● **Work to complete**
Where "Conditions" occurs in a line of the entries below, copy that line.

● **Available records**
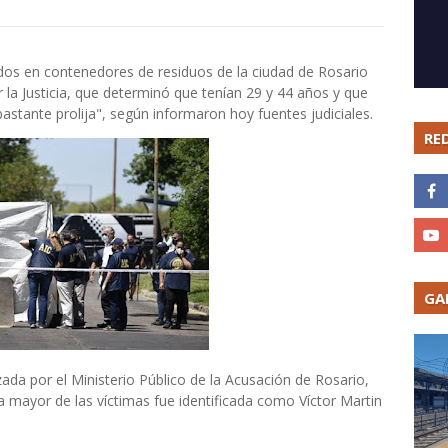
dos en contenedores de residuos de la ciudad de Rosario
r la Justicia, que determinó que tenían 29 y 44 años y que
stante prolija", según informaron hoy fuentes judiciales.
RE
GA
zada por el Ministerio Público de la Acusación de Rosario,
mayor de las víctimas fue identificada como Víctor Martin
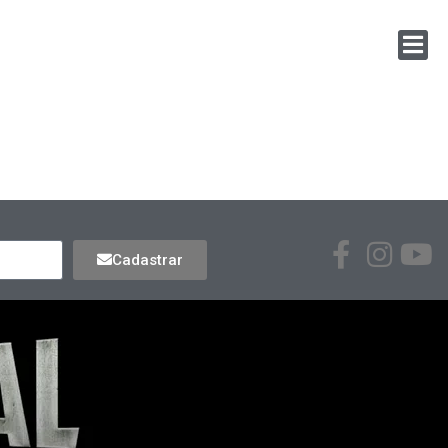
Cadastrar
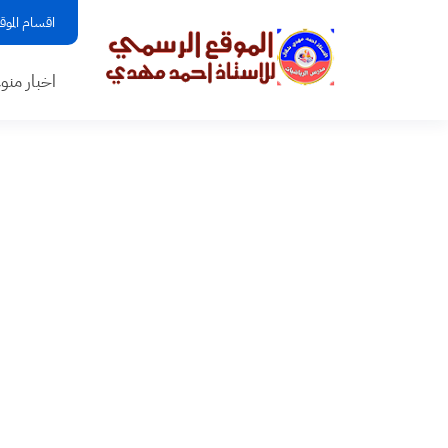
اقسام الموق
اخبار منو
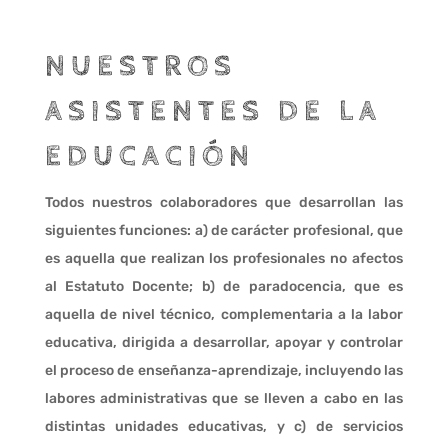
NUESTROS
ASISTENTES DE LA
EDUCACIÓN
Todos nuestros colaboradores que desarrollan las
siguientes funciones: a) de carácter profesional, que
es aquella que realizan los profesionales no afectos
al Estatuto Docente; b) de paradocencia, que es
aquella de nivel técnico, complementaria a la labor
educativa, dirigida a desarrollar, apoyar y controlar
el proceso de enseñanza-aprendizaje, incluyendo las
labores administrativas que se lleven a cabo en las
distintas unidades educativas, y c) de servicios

...

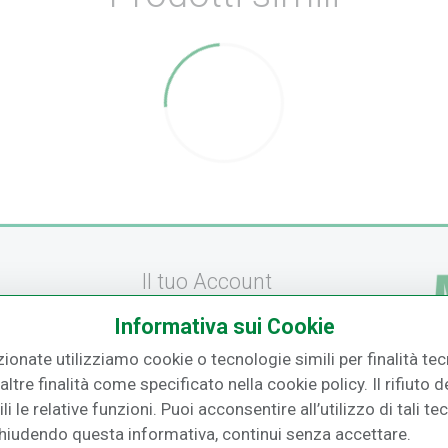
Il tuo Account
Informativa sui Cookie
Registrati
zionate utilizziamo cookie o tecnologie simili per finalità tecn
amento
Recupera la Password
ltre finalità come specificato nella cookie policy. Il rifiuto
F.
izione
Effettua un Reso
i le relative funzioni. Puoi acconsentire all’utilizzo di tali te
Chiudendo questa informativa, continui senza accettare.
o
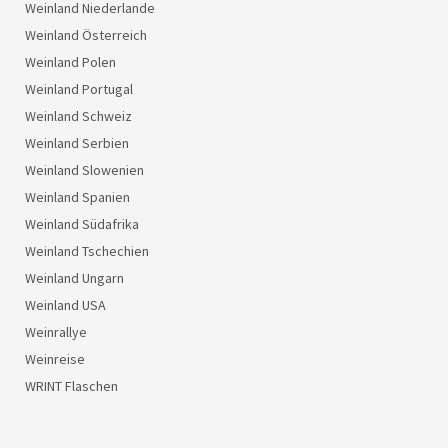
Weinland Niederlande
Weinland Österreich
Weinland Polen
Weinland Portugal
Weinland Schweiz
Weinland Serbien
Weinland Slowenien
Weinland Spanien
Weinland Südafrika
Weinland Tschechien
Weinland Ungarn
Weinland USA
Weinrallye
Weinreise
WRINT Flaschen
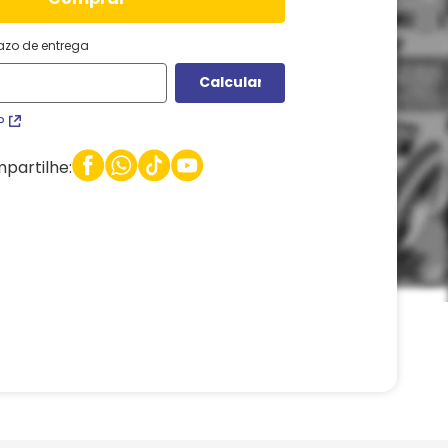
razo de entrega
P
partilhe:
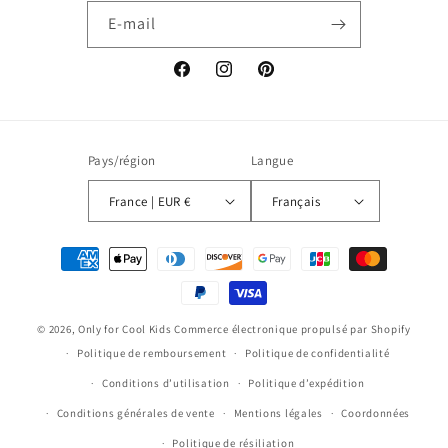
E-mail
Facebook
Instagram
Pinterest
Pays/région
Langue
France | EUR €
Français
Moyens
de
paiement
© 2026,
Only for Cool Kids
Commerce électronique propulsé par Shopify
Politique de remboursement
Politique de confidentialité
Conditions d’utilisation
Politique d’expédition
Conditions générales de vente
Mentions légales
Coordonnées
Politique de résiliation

---

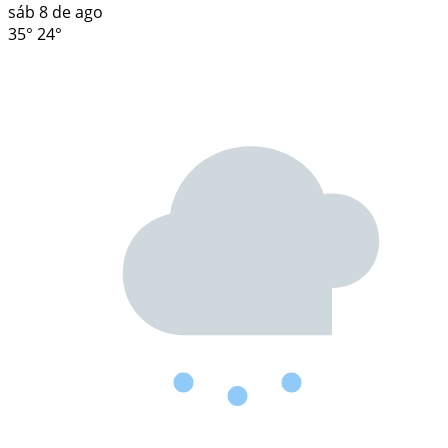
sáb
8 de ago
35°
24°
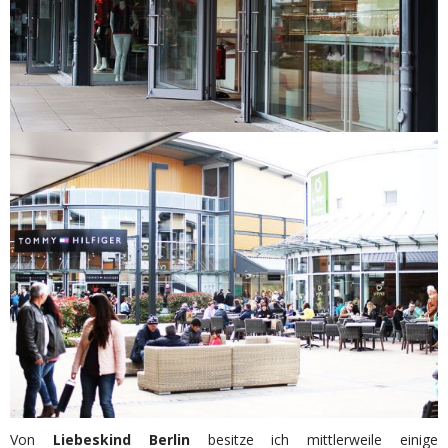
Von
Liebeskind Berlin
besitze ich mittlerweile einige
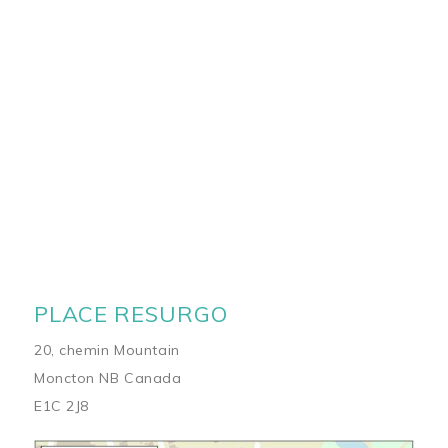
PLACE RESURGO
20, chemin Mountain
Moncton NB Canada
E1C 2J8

● **Exercise response**
Conditions d’utilisation
Conditions générales de vente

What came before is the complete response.